Wednesday, June 15, 2011
Where the time may have gone and why
Sandy Denny and Fairport Convention, said to be from 1968.
When something is askew with me, my first thought is character defect, followed by general disintegration. It was not until learning last week that I seem to have been overdosed on thyroid supplements that I could make a new assumption.
One of the primary symptoms of excess thyroid, either on its own or via supplement overdose, is confusion, reduced ability to concentrate. Also high on the list are fatigue, anxiety, heart palpitations, tremors/shaking, elevated blood pressure, fever, joint aches and the oh-so-unwelcome thinning hair. Doesn't this paint a lovely picture?
When change in function creeps in slowly - especially if that change involves a somewhat wandering mind - being able to say what, exactly, is wrong is like trying to make a fallen souffle rise again. It did not involve memory, that has a category of its own, reserved for all after a certain age. Nor was it about loss of intellect. The closest I can come to a word is not even a word. The unword is drifty.
That this state of thyroid excess had been present for some time before the lab detected it is something only I know to be true. In medicine, numbers rule.

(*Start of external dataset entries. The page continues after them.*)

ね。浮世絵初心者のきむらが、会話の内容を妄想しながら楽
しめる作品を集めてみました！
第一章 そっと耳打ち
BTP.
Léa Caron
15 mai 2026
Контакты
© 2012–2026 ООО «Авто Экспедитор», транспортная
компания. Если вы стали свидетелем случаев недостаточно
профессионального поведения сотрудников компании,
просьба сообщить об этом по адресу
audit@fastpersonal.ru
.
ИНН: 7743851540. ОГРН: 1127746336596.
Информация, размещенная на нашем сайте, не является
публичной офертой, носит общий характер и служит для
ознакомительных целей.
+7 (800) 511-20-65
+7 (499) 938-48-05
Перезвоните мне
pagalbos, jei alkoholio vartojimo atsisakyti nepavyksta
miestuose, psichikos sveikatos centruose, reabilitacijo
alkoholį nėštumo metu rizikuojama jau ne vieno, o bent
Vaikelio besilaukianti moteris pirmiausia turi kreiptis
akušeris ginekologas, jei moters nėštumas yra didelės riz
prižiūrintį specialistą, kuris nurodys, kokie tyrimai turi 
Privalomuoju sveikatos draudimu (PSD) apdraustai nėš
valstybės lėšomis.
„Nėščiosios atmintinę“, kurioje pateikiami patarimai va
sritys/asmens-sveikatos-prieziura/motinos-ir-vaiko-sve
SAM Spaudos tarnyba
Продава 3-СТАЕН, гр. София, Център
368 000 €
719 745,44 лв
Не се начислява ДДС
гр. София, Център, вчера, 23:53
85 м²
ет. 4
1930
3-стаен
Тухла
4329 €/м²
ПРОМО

There was no verifiable indication six months ago, but some of the symptoms have been with me for a few years. However, the drifty state was newer. It manifested, along with the fatigue, as difficulty sustaining focus. It explains why I have not been able to keep up with the writers whose blogs I follow, nor to comment very much when I visited. After a decent interval, I'll go back and read my posts of the past few months to see if they hold up.

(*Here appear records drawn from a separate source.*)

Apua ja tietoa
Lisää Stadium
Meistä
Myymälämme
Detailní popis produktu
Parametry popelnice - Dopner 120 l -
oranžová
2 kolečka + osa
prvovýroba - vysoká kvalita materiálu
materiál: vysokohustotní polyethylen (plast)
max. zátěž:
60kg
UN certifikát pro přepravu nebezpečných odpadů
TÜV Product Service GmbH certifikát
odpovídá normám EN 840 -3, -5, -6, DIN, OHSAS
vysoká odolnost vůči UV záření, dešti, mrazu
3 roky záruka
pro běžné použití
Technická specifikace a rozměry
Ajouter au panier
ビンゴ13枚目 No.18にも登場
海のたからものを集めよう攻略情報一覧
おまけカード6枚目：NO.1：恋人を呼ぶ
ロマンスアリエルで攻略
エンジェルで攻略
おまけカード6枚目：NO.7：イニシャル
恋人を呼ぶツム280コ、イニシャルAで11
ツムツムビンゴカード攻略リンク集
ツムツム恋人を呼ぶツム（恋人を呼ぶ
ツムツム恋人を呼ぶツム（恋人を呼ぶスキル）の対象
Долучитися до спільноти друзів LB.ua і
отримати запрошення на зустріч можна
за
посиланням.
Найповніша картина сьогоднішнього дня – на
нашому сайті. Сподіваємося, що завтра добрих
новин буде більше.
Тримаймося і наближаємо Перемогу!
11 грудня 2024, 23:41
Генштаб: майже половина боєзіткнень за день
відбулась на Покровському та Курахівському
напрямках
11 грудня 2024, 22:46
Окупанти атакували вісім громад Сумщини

There is an esoteric side to this, being that I have come to know myself as being inclined to a natural state of mental, let us say, float. From a lifetime of wondering why I either wandered - in a state of no-time - through meadows of my imagining, or wished that I did, I have begun to recognize this as me. Like once trying to wear too-small shoes because they were adorable and on sale, I have soul bunions from ways of being that did not fit the matrix.
Easy to understand that, as the drifting increased, I assumed that, rather than being authentic, I had tumbled over into sloth. The thin lines we allow ourselves, the rigid expectations. When I needed to do nothing, to nap, to simply be, I rarely allowed myself to do so without guilt. Consciousness, if it arrives at all, is the product of a lengthy gestation.
It is the fifth day of a reduced dose and, placebo effect or wishful thinking, I am less shaky and more present. Relief is my only response to learning the source, as best we can guess, of my symptoms. I am too happy to know that I have not been carried away from myself on some unexplainable tide, that this isn't a sign, not a permanent affliction. I may even be able to go about in the world without thinking I should spray my visible scalp with some gimcrack, tv-offered product supposed to cloak baldness. That my twitchiness, result of my particular life, will probably remain is something I can live with, if the shaking hands become still.
Reprieves, in my experience, are granted when we have no idea they are possible. Events combine, information comes to light, people appear. I am grateful to be sailing home to my real self. The reunion celebration has already begun.